# 140 Gallon NPT - Need Fish ideas...



## draftzero (Aug 26, 2012)

Finally got my tank to cycle... had some minor green spot algae, which WC pretty much solved. Was wondering if anyone had any suggestions on what I should stock it with.

Ideally, I'd like it to have fish that reproduce easily, but not mandatory.

Right now I have 
3 Zebras
3 Neon Tetras
6 Otos
1 Betta

I was thinking about putting in a few rainbow boesemani, Red Cherry Shrimp, Nerite Snails...

In the middle of a water change:


----------



## Luffy (Aug 23, 2012)

This doesn't really have to do with the fish stock but I'm pretty sure that Lucky Bamboo can't survive more than a few months fully under water. The leaves need contact with air to breath and without it the whole plant will die. That much plant death will wreak havoc on your tank.
But in terms of fish, I'm a bit of a minimalist: two or three species. A school of small fish with a couple of bigger fancy fish looks nice to me. You could get the Tetras some buddies so that they have a nice school of like ten or more, then grab a pair of more showy fish like maybe a male and female Pearl Gourami.


----------



## Tanman19az (Dec 14, 2011)

There are tons of different rainbows that you could keep and they are really colorful and active fish. It's very entertaining when they feed


----------



## totziens (Jun 28, 2008)

Various livebearers produce fast and very frequent if that's what you prefer. Zebra danios breed easily too but they also consume their own eggs very fast.
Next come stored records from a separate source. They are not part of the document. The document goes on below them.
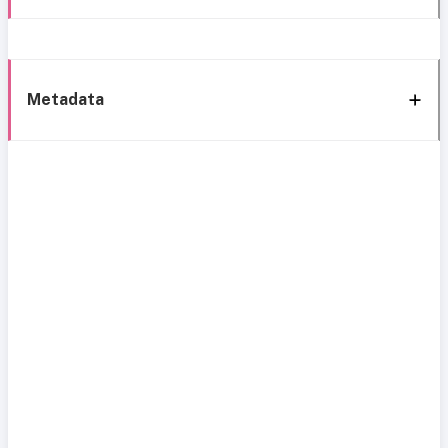
Metadata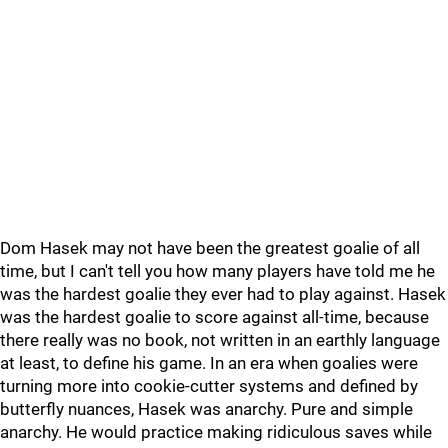
Dom Hasek may not have been the greatest goalie of all
time, but I can't tell you how many players have told me he
was the hardest goalie they ever had to play against. Hasek
was the hardest goalie to score against all-time, because
there really was no book, not written in an earthly language
at least, to define his game. In an era when goalies were
turning more into cookie-cutter systems and defined by
butterfly nuances, Hasek was anarchy. Pure and simple
anarchy. He would practice making ridiculous saves while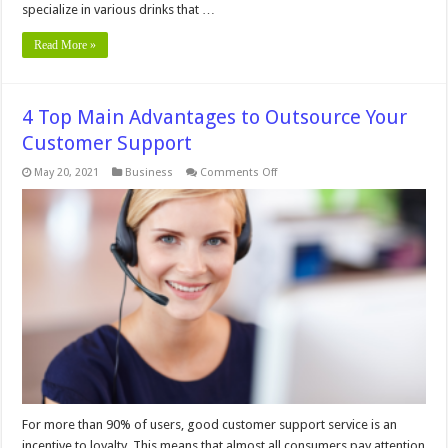
specialize in various drinks that …
Read More »
4 Top Main Advantages to Outsource Your
Customer Support
on
May 20, 2021
Business
Comments Off
4
Top
Main
Advantages
to
Outsource
Your
Customer
Support
For more than 90% of users, good customer support service is an
incentive to loyalty. This means that almost all consumers pay attention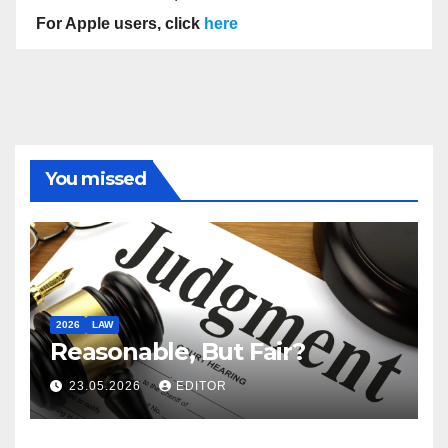
For Apple users, click
here
You missed
2026
LAW
Reasonable, But Fair?
23.05.2026
EDITOR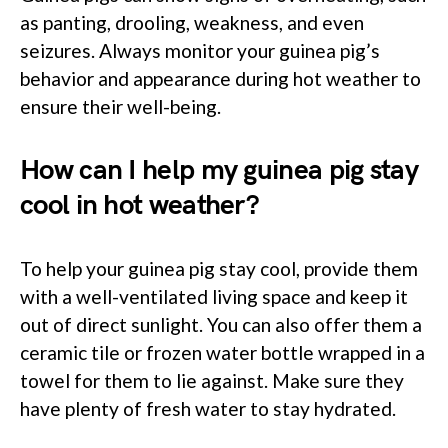
as panting, drooling, weakness, and even
seizures. Always monitor your guinea pig’s
behavior and appearance during hot weather to
ensure their well-being.
How can I help my guinea pig stay
cool in hot weather?
To help your guinea pig stay cool, provide them
with a well-ventilated living space and keep it
out of direct sunlight. You can also offer them a
ceramic tile or frozen water bottle wrapped in a
towel for them to lie against. Make sure they
have plenty of fresh water to stay hydrated.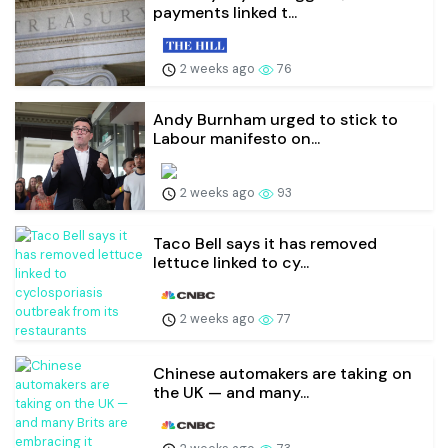
payments linked t...
2 weeks ago
76
Andy Burnham urged to stick to
Labour manifesto on...
2 weeks ago
93
Taco Bell says it has removed
lettuce linked to cy...
2 weeks ago
77
Chinese automakers are taking on
the UK — and many...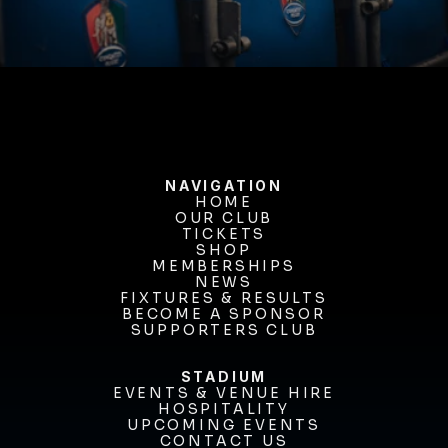
BUY TICKETS
NAVIGATION
HOME
OUR CLUB
HOME
OUR CLUB
TICKETS
TICKETS
SHOP
MEMBERSHIPS
SHOP
MEMBERSHIPS
NEWS
FIXTURES & RESULTS
NEWS
FIXTURES & RESULTS
BECOME A SPONSOR
BECOME A SPONSOR
SUPPORTERS CLUB
SUPPORTERS CLUB
STADIUM
EVENTS & VENUE HIRE
EVENTS & VENUE HIRE
HOSPITALITY
UPCOMING EVENTS
HOSPITALITY
UPCOMING EVENTS
CONTACT US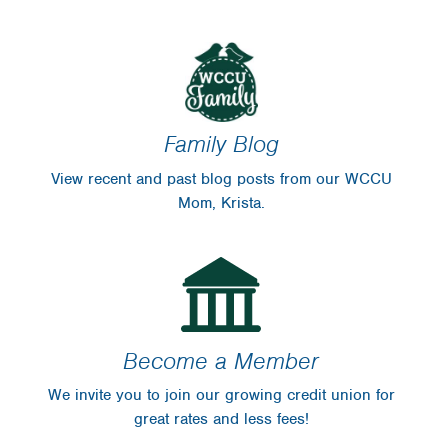
Financial Blog
Insurance
WinCU Family
WinCU News
Protect Yourself
From Fraud
Family Blog
For Sale
View recent and past blog posts from our WCCU
Scholarships
Mom, Krista.
Disclosures
Become a Member
We invite you to join our growing credit union for
great rates and less fees!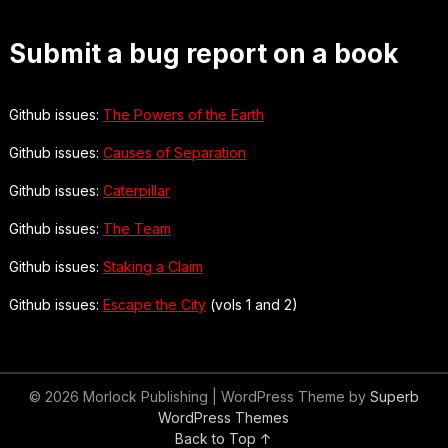
Submit a bug report on a book
Github issues:
The Powers of the Earth
Github issues:
Causes of Separation
Github issues:
Caterpillar
Github issues:
The Team
Github issues:
Staking a Claim
Github issues:
Escape the City
(vols 1 and 2)
© 2026 Morlock Publishing
| WordPress Theme by
Superb
WordPress Themes
Back to Top ↑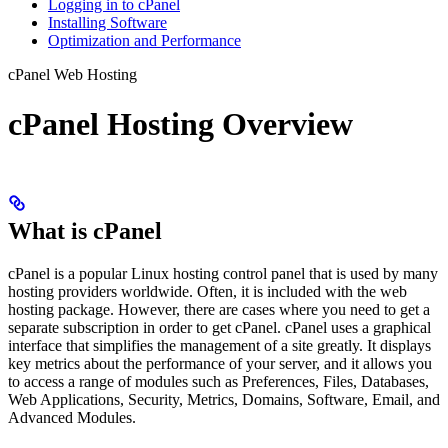
Logging in to cPanel
Installing Software
Optimization and Performance
cPanel Web Hosting
cPanel Hosting Overview
What is cPanel
cPanel is a popular Linux hosting control panel that is used by many
hosting providers worldwide. Often, it is included with the web
hosting package. However, there are cases where you need to get a
separate subscription in order to get cPanel. cPanel uses a graphical
interface that simplifies the management of a site greatly. It displays
key metrics about the performance of your server, and it allows you
to access a range of modules such as Preferences, Files, Databases,
Web Applications, Security, Metrics, Domains, Software, Email, and
Advanced Modules.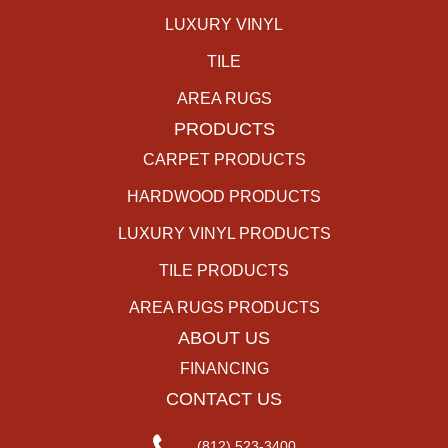
LUXURY VINYL
TILE
AREA RUGS
PRODUCTS
CARPET PRODUCTS
HARDWOOD PRODUCTS
LUXURY VINYL PRODUCTS
TILE PRODUCTS
AREA RUGS PRODUCTS
ABOUT US
FINANCING
CONTACT US
(812) 523-3400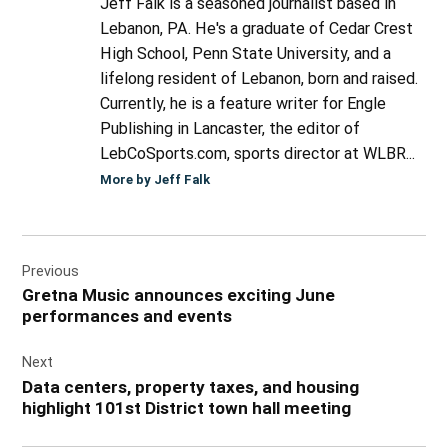
Jeff Falk is a seasoned journalist based in
Lebanon, PA. He's a graduate of Cedar Crest
High School, Penn State University, and a
lifelong resident of Lebanon, born and raised.
Currently, he is a feature writer for Engle
Publishing in Lancaster, the editor of
LebCoSports.com, sports director at WLBR...
More by Jeff Falk
Post
Previous
navigation
Gretna Music announces exciting June
performances and events
Next
Data centers, property taxes, and housing
highlight 101st District town hall meeting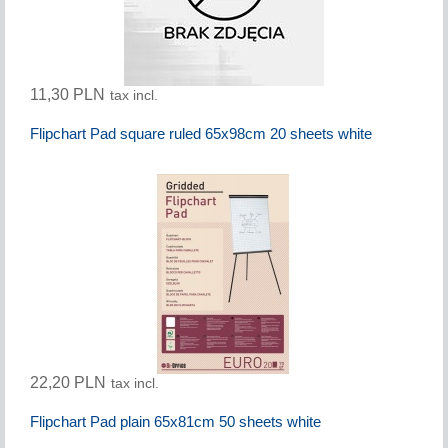
11,30 PLN
tax incl.
Flipchart Pad square ruled 65x98cm 20 sheets white
22,20 PLN
tax incl.
Flipchart Pad plain 65x81cm 50 sheets white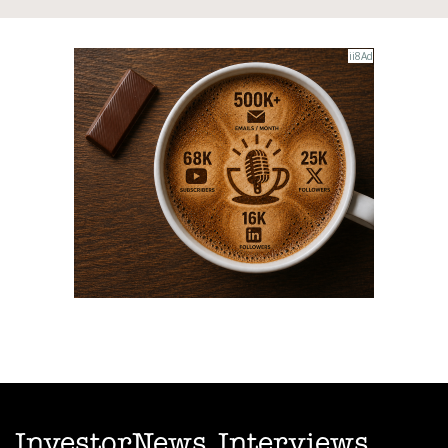
InvestorNews Interviews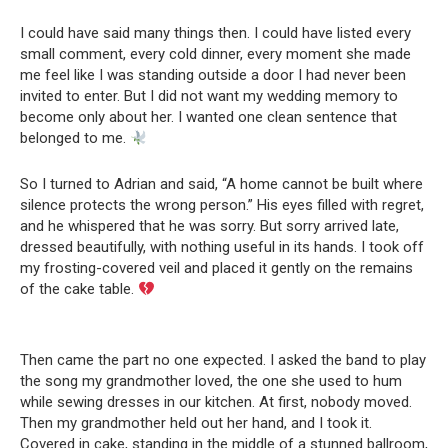
I could have said many things then. I could have listed every
small comment, every cold dinner, every moment she made
me feel like I was standing outside a door I had never been
invited to enter. But I did not want my wedding memory to
become only about her. I wanted one clean sentence that
belonged to me.
So I turned to Adrian and said, “A home cannot be built where
silence protects the wrong person.” His eyes filled with regret,
and he whispered that he was sorry. But sorry arrived late,
dressed beautifully, with nothing useful in its hands. I took off
my frosting-covered veil and placed it gently on the remains
of the cake table.
Then came the part no one expected. I asked the band to play
the song my grandmother loved, the one she used to hum
while sewing dresses in our kitchen. At first, nobody moved.
Then my grandmother held out her hand, and I took it.
Covered in cake, standing in the middle of a stunned ballroom,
I agree that you should add more neon tetras and more zebra danios.


----------



## Skizhx (Oct 12, 2010)

That tank is not 140gal... 140L maybe...

Having no details other than "NPT" which to me means "no filter other than plants" (which is what NPT actually is if you're really following Walstad's book), I would say get 3 more zebra danios and 3 more neon tetras to give your existing fish proper numbers and then leave it at that.


----------



## draftzero (Aug 26, 2012)

The tank is 140 Gallons. The dimensions are 48x24x28.

I have plants in the tank (as shown). I have a eheim 2260 (not being used).


----------



## Woody0229 (Oct 29, 2012)

I like the idea of rainbows or a huge school or neons. But I agree that tank looks rather small to be a 120.


----------



## draftzero (Aug 26, 2012)

Just trimmed the tank... 6 month update:


----------